_Exercise_: Retype the records below word for word and omit any image.

··· Input for this task

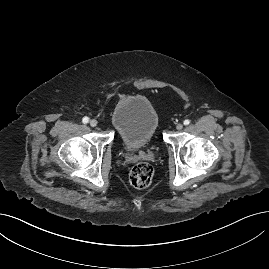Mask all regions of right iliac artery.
<instances>
[{"label": "right iliac artery", "instance_id": "right-iliac-artery-1", "mask_svg": "<svg viewBox=\"0 0 269 269\" xmlns=\"http://www.w3.org/2000/svg\"><path fill=\"white\" fill-rule=\"evenodd\" d=\"M82 122H83L84 124L88 123V122H89V118H88V117H84V118L82 119Z\"/></svg>", "mask_w": 269, "mask_h": 269}]
</instances>
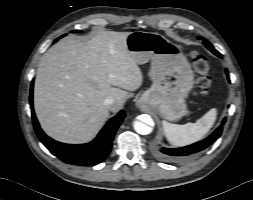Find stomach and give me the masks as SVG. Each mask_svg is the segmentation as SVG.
<instances>
[{
  "mask_svg": "<svg viewBox=\"0 0 253 200\" xmlns=\"http://www.w3.org/2000/svg\"><path fill=\"white\" fill-rule=\"evenodd\" d=\"M126 44L137 64L151 60L153 84L139 98V106L170 121L184 116L194 74L180 47L158 33L143 31L132 32Z\"/></svg>",
  "mask_w": 253,
  "mask_h": 200,
  "instance_id": "1",
  "label": "stomach"
}]
</instances>
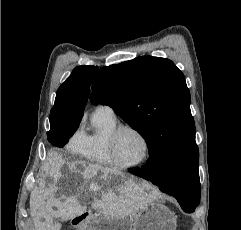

······

_Reply_:
Mask all regions of right iliac artery.
<instances>
[{"label": "right iliac artery", "instance_id": "right-iliac-artery-1", "mask_svg": "<svg viewBox=\"0 0 269 269\" xmlns=\"http://www.w3.org/2000/svg\"><path fill=\"white\" fill-rule=\"evenodd\" d=\"M82 122H83L84 124L88 123V122H89V118H88V117H84V118L82 119Z\"/></svg>", "mask_w": 269, "mask_h": 269}]
</instances>
Find stomach and give me the masks as SVG. Each mask_svg is the segmentation as SVG.
<instances>
[{
  "mask_svg": "<svg viewBox=\"0 0 253 200\" xmlns=\"http://www.w3.org/2000/svg\"><path fill=\"white\" fill-rule=\"evenodd\" d=\"M126 44L137 64L151 60L153 84L139 98V106L170 121L184 116L194 74L180 47L158 33L143 31L132 32Z\"/></svg>",
  "mask_w": 253,
  "mask_h": 200,
  "instance_id": "1",
  "label": "stomach"
}]
</instances>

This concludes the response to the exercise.